…Настанет время, когда книги будут писаться слогом телеграфических депешей; из этого обычая будут исключены разве только таблицы, карты и некоторые тезисы на листочках. Типографии будут употребляться лишь для газет и для визитных карточек; переписка заменится электрическим разговором; проживут еще романы, и то не долго — их заменит театр, учебные книги заменятся публичными лекциями. Новому труженику науки будет предстоять труд немалый: поутру облетать (тогда вместо извозчиков будут аэростаты) с десяток лекций, прочесть до двадцати газет и столько же книжек, написать на лету десяток страниц и по-настоящему поспеть в театр; но главное дело будет: отучить ум от усталости, приучить его переходить мгновенно от одного предмета к другому; изощрить его так, чтобы самая сложная операция была ему с первой минуты легкою; будет приискана математическая формула для того, чтобы в огромной книге нападать именно на ту страницу, которая нужна, и быстро расчислить, сколько затем страниц можно пропустить без изъяна.

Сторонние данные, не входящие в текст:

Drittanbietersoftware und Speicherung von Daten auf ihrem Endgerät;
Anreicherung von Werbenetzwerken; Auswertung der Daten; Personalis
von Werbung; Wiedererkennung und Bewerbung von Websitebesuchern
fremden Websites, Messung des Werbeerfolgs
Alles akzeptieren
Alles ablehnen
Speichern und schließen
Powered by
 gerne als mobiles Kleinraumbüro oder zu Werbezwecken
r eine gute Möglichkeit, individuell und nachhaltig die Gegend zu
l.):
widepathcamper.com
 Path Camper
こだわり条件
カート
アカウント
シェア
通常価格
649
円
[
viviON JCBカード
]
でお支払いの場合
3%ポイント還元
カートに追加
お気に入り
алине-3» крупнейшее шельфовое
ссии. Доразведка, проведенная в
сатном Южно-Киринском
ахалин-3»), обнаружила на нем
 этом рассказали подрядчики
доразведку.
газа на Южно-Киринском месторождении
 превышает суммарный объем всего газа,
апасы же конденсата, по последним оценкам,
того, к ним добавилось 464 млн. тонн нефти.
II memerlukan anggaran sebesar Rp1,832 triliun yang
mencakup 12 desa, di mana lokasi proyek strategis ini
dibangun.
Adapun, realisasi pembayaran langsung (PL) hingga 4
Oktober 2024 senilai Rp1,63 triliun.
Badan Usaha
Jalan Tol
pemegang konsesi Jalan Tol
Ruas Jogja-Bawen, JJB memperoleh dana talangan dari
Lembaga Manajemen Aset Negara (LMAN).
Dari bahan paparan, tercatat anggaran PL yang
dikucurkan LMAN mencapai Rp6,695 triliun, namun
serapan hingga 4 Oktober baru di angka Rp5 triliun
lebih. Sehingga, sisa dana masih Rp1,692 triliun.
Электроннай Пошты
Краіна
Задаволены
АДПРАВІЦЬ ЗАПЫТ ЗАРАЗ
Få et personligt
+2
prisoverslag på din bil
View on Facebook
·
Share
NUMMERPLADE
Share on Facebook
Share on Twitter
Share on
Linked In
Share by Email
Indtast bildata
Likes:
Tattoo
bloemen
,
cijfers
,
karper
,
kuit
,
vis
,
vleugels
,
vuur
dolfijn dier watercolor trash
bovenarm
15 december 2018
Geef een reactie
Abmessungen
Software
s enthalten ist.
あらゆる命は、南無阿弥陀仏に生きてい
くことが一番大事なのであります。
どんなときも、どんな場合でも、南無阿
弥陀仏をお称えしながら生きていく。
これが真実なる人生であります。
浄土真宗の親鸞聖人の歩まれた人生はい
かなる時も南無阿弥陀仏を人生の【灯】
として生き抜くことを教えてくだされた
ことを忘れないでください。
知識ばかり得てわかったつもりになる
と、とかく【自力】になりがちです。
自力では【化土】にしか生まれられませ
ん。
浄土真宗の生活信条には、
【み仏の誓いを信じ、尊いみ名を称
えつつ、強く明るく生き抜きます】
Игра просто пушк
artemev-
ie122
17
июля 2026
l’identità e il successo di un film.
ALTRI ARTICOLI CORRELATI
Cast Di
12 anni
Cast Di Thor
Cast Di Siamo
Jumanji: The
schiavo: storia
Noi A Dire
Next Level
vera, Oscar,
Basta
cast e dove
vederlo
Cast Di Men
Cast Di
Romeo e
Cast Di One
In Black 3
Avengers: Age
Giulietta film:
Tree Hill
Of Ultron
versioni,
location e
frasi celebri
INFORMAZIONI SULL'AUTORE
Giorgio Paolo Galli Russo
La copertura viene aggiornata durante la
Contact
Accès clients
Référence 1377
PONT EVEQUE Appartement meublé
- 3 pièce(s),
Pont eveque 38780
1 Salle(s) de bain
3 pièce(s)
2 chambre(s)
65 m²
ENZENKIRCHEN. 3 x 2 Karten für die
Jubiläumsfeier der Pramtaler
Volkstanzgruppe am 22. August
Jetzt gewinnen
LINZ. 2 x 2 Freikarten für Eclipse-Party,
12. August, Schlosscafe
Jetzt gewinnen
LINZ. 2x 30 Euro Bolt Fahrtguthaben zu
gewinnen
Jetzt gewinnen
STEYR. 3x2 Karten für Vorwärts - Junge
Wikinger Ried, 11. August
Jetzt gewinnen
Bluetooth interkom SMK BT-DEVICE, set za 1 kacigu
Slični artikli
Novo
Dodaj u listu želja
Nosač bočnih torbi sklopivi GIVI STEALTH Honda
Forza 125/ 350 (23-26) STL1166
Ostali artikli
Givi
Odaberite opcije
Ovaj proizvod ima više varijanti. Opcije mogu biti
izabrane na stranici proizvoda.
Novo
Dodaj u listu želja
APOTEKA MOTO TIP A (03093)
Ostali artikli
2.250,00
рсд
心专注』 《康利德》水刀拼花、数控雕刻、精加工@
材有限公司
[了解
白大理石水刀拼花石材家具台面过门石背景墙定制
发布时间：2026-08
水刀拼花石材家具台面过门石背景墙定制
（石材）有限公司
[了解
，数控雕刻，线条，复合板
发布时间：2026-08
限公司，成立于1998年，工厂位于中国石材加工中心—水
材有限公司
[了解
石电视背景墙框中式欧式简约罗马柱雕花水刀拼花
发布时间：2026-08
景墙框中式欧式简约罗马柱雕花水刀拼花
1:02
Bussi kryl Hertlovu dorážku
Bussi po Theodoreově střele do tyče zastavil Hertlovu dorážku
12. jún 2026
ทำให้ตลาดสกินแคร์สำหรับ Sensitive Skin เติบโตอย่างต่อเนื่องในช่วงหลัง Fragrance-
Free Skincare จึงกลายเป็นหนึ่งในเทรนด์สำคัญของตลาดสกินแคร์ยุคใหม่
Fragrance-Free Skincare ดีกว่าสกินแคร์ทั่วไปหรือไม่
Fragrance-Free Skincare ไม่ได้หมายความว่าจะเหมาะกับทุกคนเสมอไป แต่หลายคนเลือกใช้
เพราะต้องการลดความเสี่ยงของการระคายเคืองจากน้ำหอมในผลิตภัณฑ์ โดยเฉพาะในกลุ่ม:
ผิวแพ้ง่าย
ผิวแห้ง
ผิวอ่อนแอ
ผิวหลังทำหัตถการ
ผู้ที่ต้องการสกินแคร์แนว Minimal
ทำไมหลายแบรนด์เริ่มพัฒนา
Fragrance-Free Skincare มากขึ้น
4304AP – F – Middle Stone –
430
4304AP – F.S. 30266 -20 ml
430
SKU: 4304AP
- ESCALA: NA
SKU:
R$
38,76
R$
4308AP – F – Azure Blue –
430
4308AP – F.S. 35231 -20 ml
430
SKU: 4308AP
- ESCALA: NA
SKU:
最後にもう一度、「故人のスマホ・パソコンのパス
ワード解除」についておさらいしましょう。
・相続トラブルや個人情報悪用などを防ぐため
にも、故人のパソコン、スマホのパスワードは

Скажете: это мечта! ничего не бывало! за исключением аэростатов — все это воочью совершается: каждый из нас — такой труженик, и облегчительная формула для чтения найдена — спросите у кого угодно. Воля ваша. Non raultum sed multa [124] — без этого жизнь невозможна.
Сравнительную статистику России в 1900 году. Шелковые ткани заменялись шелком из раковины.
Все наши книги или изъедены насекомыми, или истребились от хлора (которого состав тогда уже потерян) — в сев[ерном] климате еще более сохранилось книг.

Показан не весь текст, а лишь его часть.